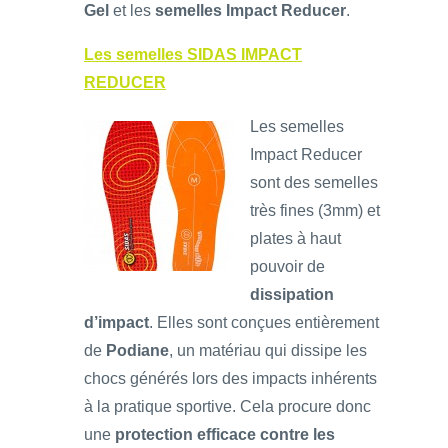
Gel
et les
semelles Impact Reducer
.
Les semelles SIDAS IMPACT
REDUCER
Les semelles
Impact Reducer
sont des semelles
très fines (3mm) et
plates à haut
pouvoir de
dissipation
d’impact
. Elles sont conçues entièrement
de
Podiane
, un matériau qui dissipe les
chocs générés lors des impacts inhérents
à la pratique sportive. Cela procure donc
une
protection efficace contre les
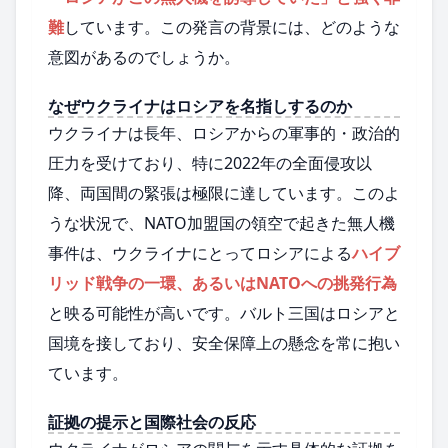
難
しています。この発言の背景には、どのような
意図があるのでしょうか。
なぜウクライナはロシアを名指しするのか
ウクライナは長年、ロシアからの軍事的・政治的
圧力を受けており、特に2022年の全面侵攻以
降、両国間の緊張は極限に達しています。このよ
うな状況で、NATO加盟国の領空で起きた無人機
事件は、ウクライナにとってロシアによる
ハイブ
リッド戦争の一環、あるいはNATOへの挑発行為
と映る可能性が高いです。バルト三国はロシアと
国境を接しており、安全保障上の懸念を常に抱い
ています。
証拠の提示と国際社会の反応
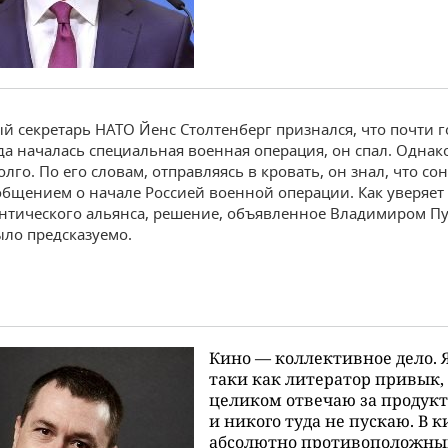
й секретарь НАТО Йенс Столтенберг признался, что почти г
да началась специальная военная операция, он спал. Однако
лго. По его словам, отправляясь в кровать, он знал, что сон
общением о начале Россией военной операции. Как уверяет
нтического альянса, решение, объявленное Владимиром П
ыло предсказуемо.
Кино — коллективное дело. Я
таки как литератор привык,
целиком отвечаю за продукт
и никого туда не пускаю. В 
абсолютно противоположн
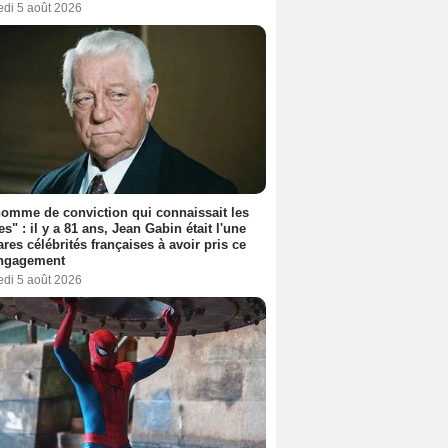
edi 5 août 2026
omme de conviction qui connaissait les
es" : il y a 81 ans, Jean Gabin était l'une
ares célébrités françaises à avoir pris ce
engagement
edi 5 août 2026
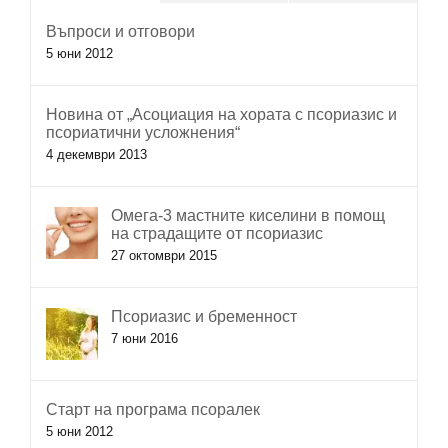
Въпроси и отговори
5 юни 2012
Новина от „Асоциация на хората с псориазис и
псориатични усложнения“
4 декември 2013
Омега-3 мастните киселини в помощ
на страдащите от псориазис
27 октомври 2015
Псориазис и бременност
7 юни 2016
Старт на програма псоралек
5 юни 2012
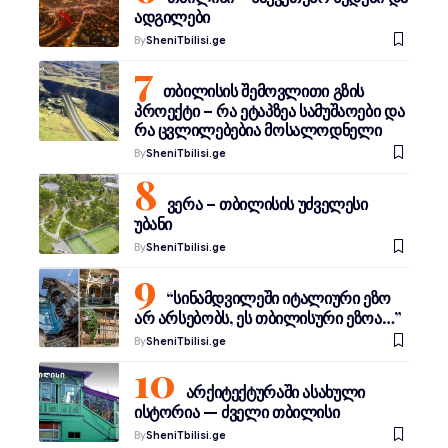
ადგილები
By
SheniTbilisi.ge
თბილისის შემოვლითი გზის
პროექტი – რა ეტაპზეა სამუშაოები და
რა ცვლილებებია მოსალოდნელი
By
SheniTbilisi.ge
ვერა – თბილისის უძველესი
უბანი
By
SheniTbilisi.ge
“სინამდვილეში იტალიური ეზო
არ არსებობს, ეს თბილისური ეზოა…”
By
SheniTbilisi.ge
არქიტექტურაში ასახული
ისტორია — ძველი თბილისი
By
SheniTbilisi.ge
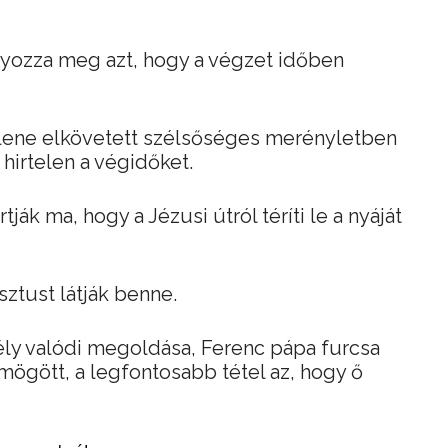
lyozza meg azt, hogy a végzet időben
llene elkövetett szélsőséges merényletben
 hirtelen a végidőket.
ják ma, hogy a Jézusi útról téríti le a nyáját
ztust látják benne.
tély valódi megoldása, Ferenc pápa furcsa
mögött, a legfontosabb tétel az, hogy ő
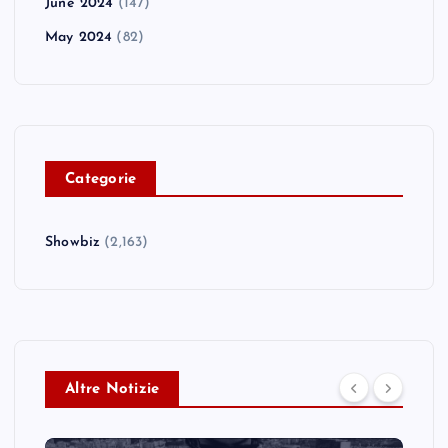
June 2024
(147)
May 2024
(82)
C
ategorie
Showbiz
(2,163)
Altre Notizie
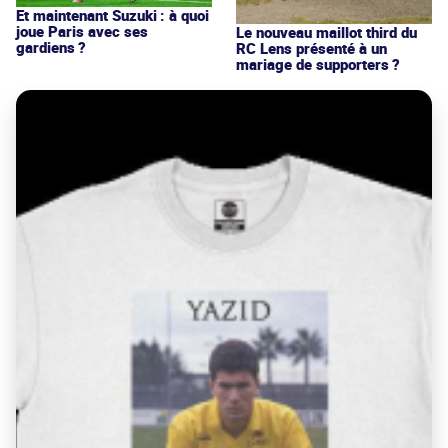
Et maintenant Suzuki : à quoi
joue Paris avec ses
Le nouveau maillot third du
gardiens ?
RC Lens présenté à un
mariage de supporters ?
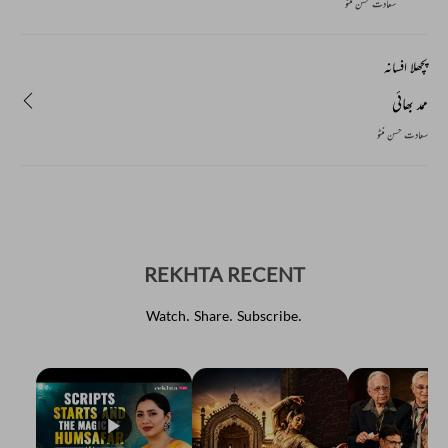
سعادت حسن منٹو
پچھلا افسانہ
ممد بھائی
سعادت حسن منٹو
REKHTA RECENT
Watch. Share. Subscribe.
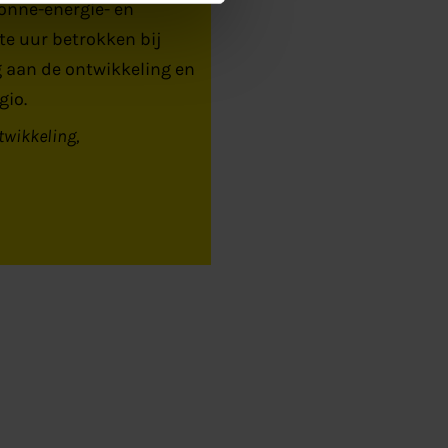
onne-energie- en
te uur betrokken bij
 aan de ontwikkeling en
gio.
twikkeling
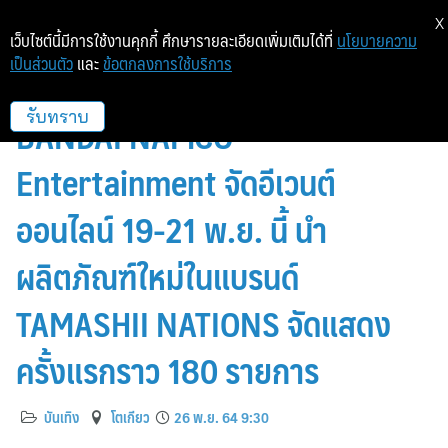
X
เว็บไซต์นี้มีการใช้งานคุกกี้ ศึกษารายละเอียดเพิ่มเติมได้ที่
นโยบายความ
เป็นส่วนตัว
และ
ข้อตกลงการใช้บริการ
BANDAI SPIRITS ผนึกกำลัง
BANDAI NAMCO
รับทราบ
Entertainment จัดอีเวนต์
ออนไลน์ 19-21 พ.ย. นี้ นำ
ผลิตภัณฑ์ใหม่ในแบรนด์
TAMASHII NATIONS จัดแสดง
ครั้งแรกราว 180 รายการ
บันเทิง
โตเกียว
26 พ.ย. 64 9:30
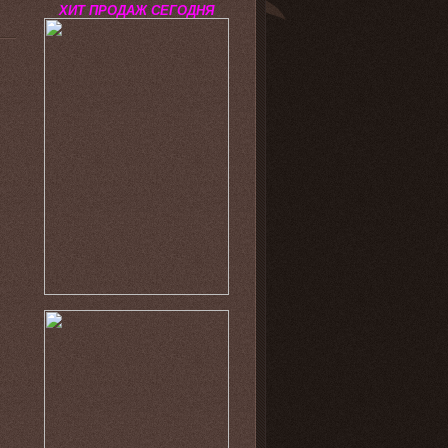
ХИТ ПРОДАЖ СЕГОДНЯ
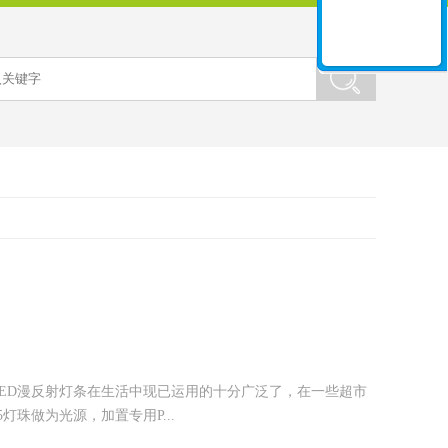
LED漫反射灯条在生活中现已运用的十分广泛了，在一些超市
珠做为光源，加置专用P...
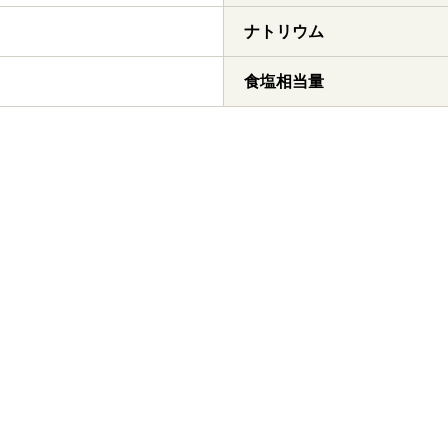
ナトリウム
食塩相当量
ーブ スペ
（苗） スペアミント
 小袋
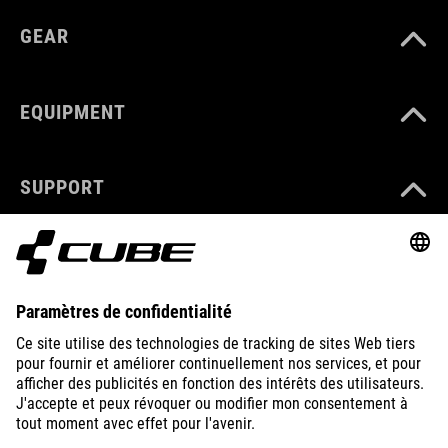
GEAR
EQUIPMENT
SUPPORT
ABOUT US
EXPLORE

::::::::::

- **Exercise**
Please transcribe each entry exactly, but skip any picture it holds.

- **Answer to the exercise**
Gel
et les
semelles Impact Reducer
.
Les semelles SIDAS IMPACT
REDUCER
Les semelles
Impact Reducer
sont des semelles
très fines (3mm) et
plates à haut
pouvoir de
dissipation
d’impact
. Elles sont conçues entièrement
de
Podiane
, un matériau qui dissipe les
chocs générés lors des impacts inhérents
à la pratique sportive. Cela procure donc
une
protection efficace contre les
難
しています。この発言の背景には、どのような
意図があるのでしょうか。
なぜウクライナはロシアを名指しするのか
ウクライナは長年、ロシアからの軍事的・政治的
圧力を受けており、特に2022年の全面侵攻以
降、両国間の緊張は極限に達しています。このよ
うな状況で、NATO加盟国の領空で起きた無人機
事件は、ウクライナにとってロシアによる
ハイブ
リッド戦争の一環、あるいはNATOへの挑発行為
と映る可能性が高いです。バルト三国はロシアと
国境を接しており、安全保障上の懸念を常に抱い
ています。
証拠の提示と国際社会の反応
й секретарь НАТО Йенс Столтенберг признался, что почти г
да началась специальная военная операция, он спал. Однако
лго. По его словам, отправляясь в кровать, он знал, что сон
общением о начале Россией военной операции. Как уверяет
нтического альянса, решение, объявленное Владимиром П
ыло предсказуемо.
Кино — коллективное дело. Я
таки как литератор привык,
целиком отвечаю за продукт
и никого туда не пускаю. В 
абсолютно противоположн
edi 5 août 2026
omme de conviction qui connaissait les
es" : il y a 81 ans, Jean Gabin était l'une
ares célébrités françaises à avoir pris ce
engagement
edi 5 août 2026
Въпроси и отговори
5 юни 2012
Новина от „Асоциация на хората с псориазис и
псориатични усложнения“
4 декември 2013
Омега-3 мастните киселини в помощ
на страдащите от псориазис
27 октомври 2015
Псориазис и бременност
7 юни 2016
Старт на програма псоралек
5 юни 2012
ადგილები
By
SheniTbilisi.ge
თბილისის შემოვლითი გზის
პროექტი – რა ეტაპზეა სამუშაოები და
რა ცვლილებებია მოსალოდნელი
By
SheniTbilisi.ge
ვერა – თბილისის უძველესი
უბანი
By
SheniTbilisi.ge
“სინამდვილეში იტალიური ეზო
არ არსებობს, ეს თბილისური ეზოა…”
By
SheniTbilisi.ge
არქიტექტურაში ასახული
ისტორია — ძველი თბილისი
By
SheniTbilisi.ge
lyozza meg azt, hogy a végzet időben
llene elkövetett szélsőséges merényletben
 hirtelen a végidőket.
ják ma, hogy a Jézusi útról téríti le a nyáját
ztust látják benne.
tély valódi megoldása, Ferenc pápa furcsa
mögött, a legfontosabb tétel az, hogy ő
June 2024
(147)
May 2024
(82)
C
ategorie
Showbiz
(2,163)
Altre Notizie
Et maintenant Suzuki : à quoi
joue Paris avec ses
Le nouveau maillot third du
gardiens ?
RC Lens présenté à un
mariage de supporters ?
سعادت حسن منٹو
پچھلا افسانہ
ممد بھائی
سعادت حسن منٹو
REKHTA RECENT
Watch. Share. Subscribe.
onne-energie- en
te uur betrokken bij
 aan de ontwikkeling en
gio.
twikkeling
X
เว็บไซต์นี้มีการใช้งานคุกกี้ ศึกษารายละเอียดเพิ่มเติมได้ที่
นโยบายความ
เป็นส่วนตัว
และ
ข้อตกลงการใช้บริการ
BANDAI SPIRITS ผนึกกำลัง
BANDAI NAMCO
รับทราบ
Entertainment จัดอีเวนต์
ออนไลน์ 19-21 พ.ย. นี้ นำ
ผลิตภัณฑ์ใหม่ในแบรนด์
TAMASHII NATIONS จัดแสดง
ครั้งแรกราว 180 รายการ
บันเทิง
โตเกียว
26 พ.ย. 64 9:30
ХИТ ПРОДАЖ СЕГОДНЯ
LED漫反射灯条在生活中现已运用的十分广泛了，在一些超市
珠做为光源，加置专用P...
ナトリウム
食塩相当量
ーブ スペ
（苗） スペアミント
 小袋
GEAR
EQUIPMENT
SUPPORT
ABOUT US
EXPLORE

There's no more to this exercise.